-- Available data follows --

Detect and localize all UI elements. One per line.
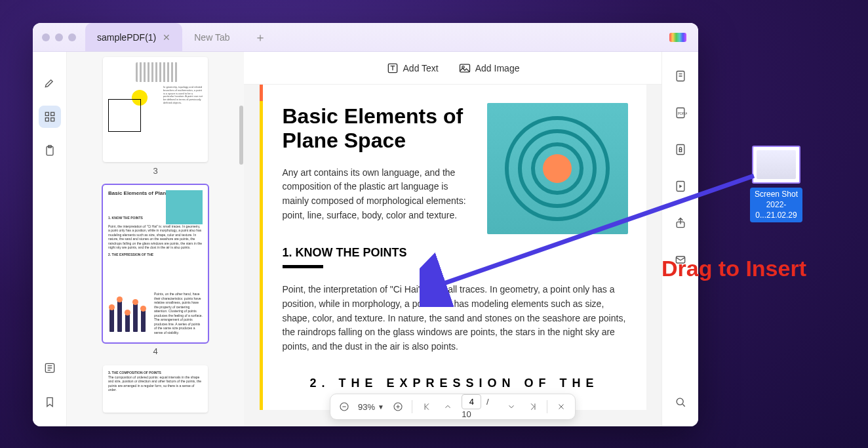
- svg-rect-3: [50, 118, 54, 121]
- file-thumbnail: [752, 146, 800, 184]
- tab-title: New Tab: [194, 32, 229, 43]
- svg-text:PDF/A: PDF/A: [677, 112, 686, 115]
- thumbnail-panel[interactable]: In geometry, topology and related branch…: [67, 52, 244, 426]
- current-page-input[interactable]: [462, 394, 481, 409]
- view-controls-bar: 93%▼ / 10: [330, 394, 576, 420]
- page-thumbnail[interactable]: In geometry, topology and related branch…: [103, 57, 208, 162]
- prev-page-button[interactable]: [441, 398, 456, 415]
- ocr-tool-icon[interactable]: [39, 357, 61, 379]
- window-controls: [33, 33, 85, 41]
- thumbnail-page-number: 3: [80, 166, 231, 176]
- page-intro: Any art contains its own language, and t…: [283, 166, 473, 223]
- right-toolbar: PDF/A: [661, 52, 698, 426]
- scrollbar-thumb[interactable]: [239, 106, 243, 165]
- section-heading: 1. KNOW THE POINTS: [283, 246, 627, 260]
- heading-underline: [283, 265, 323, 268]
- svg-point-20: [677, 398, 683, 405]
- app-logo: [669, 33, 686, 42]
- close-window-button[interactable]: [42, 33, 50, 41]
- svg-rect-0: [45, 112, 49, 115]
- close-bar-button[interactable]: [554, 398, 569, 415]
- zoom-level[interactable]: 93%▼: [358, 402, 384, 412]
- last-page-button[interactable]: [526, 398, 541, 415]
- tab-new[interactable]: New Tab: [182, 23, 241, 51]
- clipboard-tool-icon[interactable]: [39, 140, 61, 162]
- share-icon[interactable]: [669, 212, 692, 234]
- add-text-button[interactable]: Add Text: [386, 62, 439, 75]
- minimize-window-button[interactable]: [55, 33, 63, 41]
- add-image-button[interactable]: Add Image: [458, 62, 520, 75]
- maximize-window-button[interactable]: [68, 33, 76, 41]
- zoom-in-button[interactable]: [391, 398, 406, 415]
- image-icon: [458, 62, 471, 75]
- page-thumbnail-selected[interactable]: Basic Elements of Plane Space 1. KNOW TH…: [103, 185, 208, 342]
- page-indicator: / 10: [462, 394, 498, 419]
- slideshow-icon[interactable]: [669, 175, 692, 197]
- desktop-file[interactable]: Screen Shot2022-0...21.02.29: [750, 146, 802, 222]
- svg-rect-16: [679, 150, 681, 152]
- insert-toolbar: Add Text Add Image: [244, 52, 661, 85]
- lock-document-icon[interactable]: [669, 138, 692, 161]
- text-icon: [386, 62, 399, 75]
- titlebar: samplePDF(1) ✕ New Tab ＋: [33, 23, 698, 52]
- bookmark-tool-icon[interactable]: [39, 391, 61, 413]
- svg-rect-2: [45, 118, 49, 121]
- tab-active[interactable]: samplePDF(1) ✕: [85, 23, 182, 51]
- annotation-callout: Drag to Insert: [661, 256, 806, 281]
- tab-title: samplePDF(1): [97, 32, 156, 43]
- page-hero-image: [487, 103, 628, 234]
- page-thumbnail[interactable]: 3. THE COMPOSITION OF POINTS The composi…: [103, 365, 208, 413]
- file-label: Screen Shot2022-0...21.02.29: [750, 188, 802, 222]
- new-tab-button[interactable]: ＋: [254, 30, 266, 45]
- export-text-icon[interactable]: [669, 65, 692, 87]
- app-window: samplePDF(1) ✕ New Tab ＋ In geometry, to…: [33, 23, 698, 426]
- first-page-button[interactable]: [419, 398, 434, 415]
- svg-rect-1: [50, 112, 54, 115]
- thumbnail-page-number: 4: [80, 346, 231, 356]
- section-heading: 2. THE EXPRESSION OF THE: [283, 377, 627, 390]
- zoom-out-button[interactable]: [337, 398, 352, 415]
- total-pages: 10: [462, 409, 471, 419]
- left-toolbar: [33, 52, 67, 426]
- page-viewport[interactable]: Basic Elements of Plane Space Any art co…: [244, 85, 661, 426]
- page-title: Basic Elements of Plane Space: [283, 104, 479, 153]
- pdf-page[interactable]: Basic Elements of Plane Space Any art co…: [260, 85, 646, 410]
- pdfa-icon[interactable]: PDF/A: [669, 102, 692, 124]
- main-area: Add Text Add Image Basic Elements of Pla…: [244, 52, 661, 426]
- search-icon[interactable]: [669, 391, 692, 413]
- page-body: Point, the interpretation of "Ci Hai" is…: [283, 283, 627, 354]
- tab-close-icon[interactable]: ✕: [163, 32, 170, 43]
- highlighter-tool-icon[interactable]: [39, 71, 61, 94]
- next-page-button[interactable]: [504, 398, 519, 415]
- thumbnails-panel-icon[interactable]: [39, 106, 61, 128]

-- Available data concluded --

→ **Task to complete**
Look through the entries above and find each line where the word "close" occurs; copy those lines.

→ **Written solution**
- close-window-button[interactable]: [42, 33, 50, 41]
- close-bar-button[interactable]: [554, 398, 569, 415]
- tab-close-icon[interactable]: ✕: [163, 32, 170, 43]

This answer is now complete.